EXERCISE DETAILS
The whole listing below should be output again, word for word.

• • • •

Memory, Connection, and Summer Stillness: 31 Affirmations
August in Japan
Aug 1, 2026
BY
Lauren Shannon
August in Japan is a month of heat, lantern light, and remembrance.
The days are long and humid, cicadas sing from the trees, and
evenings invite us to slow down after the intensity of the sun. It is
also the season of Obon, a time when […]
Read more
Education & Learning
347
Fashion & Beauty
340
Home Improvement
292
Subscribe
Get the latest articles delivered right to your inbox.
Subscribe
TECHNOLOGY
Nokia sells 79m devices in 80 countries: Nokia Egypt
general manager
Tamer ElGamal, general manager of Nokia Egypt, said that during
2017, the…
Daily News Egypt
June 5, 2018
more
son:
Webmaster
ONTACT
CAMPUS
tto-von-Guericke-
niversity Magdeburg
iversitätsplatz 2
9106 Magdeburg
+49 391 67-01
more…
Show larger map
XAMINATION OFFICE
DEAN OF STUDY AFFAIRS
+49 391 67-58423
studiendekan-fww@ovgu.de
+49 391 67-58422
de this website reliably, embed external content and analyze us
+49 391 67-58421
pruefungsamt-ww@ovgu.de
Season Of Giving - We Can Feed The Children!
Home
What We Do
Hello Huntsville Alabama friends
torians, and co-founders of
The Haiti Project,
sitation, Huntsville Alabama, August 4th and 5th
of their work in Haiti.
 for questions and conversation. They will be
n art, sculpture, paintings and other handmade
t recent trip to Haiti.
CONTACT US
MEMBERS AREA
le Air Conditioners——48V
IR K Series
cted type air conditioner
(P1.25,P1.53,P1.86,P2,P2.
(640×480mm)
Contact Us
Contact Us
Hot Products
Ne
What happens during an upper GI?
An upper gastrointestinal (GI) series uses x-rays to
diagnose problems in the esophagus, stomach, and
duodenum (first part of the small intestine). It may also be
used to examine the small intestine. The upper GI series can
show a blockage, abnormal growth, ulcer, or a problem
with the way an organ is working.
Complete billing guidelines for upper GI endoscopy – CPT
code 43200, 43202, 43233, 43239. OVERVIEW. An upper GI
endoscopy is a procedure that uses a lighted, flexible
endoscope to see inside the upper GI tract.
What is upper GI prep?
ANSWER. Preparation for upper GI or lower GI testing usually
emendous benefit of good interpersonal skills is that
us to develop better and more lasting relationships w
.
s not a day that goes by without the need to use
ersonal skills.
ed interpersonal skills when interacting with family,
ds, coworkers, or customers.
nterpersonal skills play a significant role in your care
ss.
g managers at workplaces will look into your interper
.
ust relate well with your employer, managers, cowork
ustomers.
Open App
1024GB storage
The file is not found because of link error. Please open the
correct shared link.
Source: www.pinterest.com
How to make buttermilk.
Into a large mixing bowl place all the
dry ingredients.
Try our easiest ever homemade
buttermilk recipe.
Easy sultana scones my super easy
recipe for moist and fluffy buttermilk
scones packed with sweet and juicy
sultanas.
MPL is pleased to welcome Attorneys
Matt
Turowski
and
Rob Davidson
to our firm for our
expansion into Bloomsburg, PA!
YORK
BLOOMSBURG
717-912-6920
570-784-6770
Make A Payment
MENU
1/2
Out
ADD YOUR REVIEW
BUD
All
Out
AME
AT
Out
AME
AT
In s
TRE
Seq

• • • •

RESULT BELOW
Memory, Connection, and Summer Stillness: 31 Affirmations
August in Japan
Aug 1, 2026
BY
Lauren Shannon
August in Japan is a month of heat, lantern light, and remembrance.
The days are long and humid, cicadas sing from the trees, and
evenings invite us to slow down after the intensity of the sun. It is
also the season of Obon, a time when […]
Read more
Education & Learning
347
Fashion & Beauty
340
Home Improvement
292
Subscribe
Get the latest articles delivered right to your inbox.
Subscribe
TECHNOLOGY
Nokia sells 79m devices in 80 countries: Nokia Egypt
general manager
Tamer ElGamal, general manager of Nokia Egypt, said that during
2017, the…
Daily News Egypt
June 5, 2018
more
son:
Webmaster
ONTACT
CAMPUS
tto-von-Guericke-
niversity Magdeburg
iversitätsplatz 2
9106 Magdeburg
+49 391 67-01
more…
Show larger map
XAMINATION OFFICE
DEAN OF STUDY AFFAIRS
+49 391 67-58423
studiendekan-fww@ovgu.de
+49 391 67-58422
de this website reliably, embed external content and analyze us
+49 391 67-58421
pruefungsamt-ww@ovgu.de
Season Of Giving - We Can Feed The Children!
Home
What We Do
Hello Huntsville Alabama friends
torians, and co-founders of
The Haiti Project,
sitation, Huntsville Alabama, August 4th and 5th
of their work in Haiti.
 for questions and conversation. They will be
n art, sculpture, paintings and other handmade
t recent trip to Haiti.
CONTACT US
MEMBERS AREA
le Air Conditioners——48V
IR K Series
cted type air conditioner
(P1.25,P1.53,P1.86,P2,P2.
(640×480mm)
Contact Us
Contact Us
Hot Products
Ne
What happens during an upper GI?
An upper gastrointestinal (GI) series uses x-rays to
diagnose problems in the esophagus, stomach, and
duodenum (first part of the small intestine). It may also be
used to examine the small intestine. The upper GI series can
show a blockage, abnormal growth, ulcer, or a problem
with the way an organ is working.
Complete billing guidelines for upper GI endoscopy – CPT
code 43200, 43202, 43233, 43239. OVERVIEW. An upper GI
endoscopy is a procedure that uses a lighted, flexible
endoscope to see inside the upper GI tract.
What is upper GI prep?
ANSWER. Preparation for upper GI or lower GI testing usually
emendous benefit of good interpersonal skills is that
us to develop better and more lasting relationships w
.
s not a day that goes by without the need to use
ersonal skills.
ed interpersonal skills when interacting with family,
ds, coworkers, or customers.
nterpersonal skills play a significant role in your care
ss.
g managers at workplaces will look into your interper
.
ust relate well with your employer, managers, cowork
ustomers.
Open App
1024GB storage
The file is not found because of link error. Please open the
correct shared link.
Source: www.pinterest.com
How to make buttermilk.
Into a large mixing bowl place all the
dry ingredients.
Try our easiest ever homemade
buttermilk recipe.
Easy sultana scones my super easy
recipe for moist and fluffy buttermilk
scones packed with sweet and juicy
sultanas.
MPL is pleased to welcome Attorneys
Matt
Turowski
and
Rob Davidson
to our firm for our
expansion into Bloomsburg, PA!
YORK
BLOOMSBURG
717-912-6920
570-784-6770
Make A Payment
MENU
1/2
Out
ADD YOUR REVIEW
BUD
All
Out
AME
AT
Out
AME
AT
In s
TRE
Seq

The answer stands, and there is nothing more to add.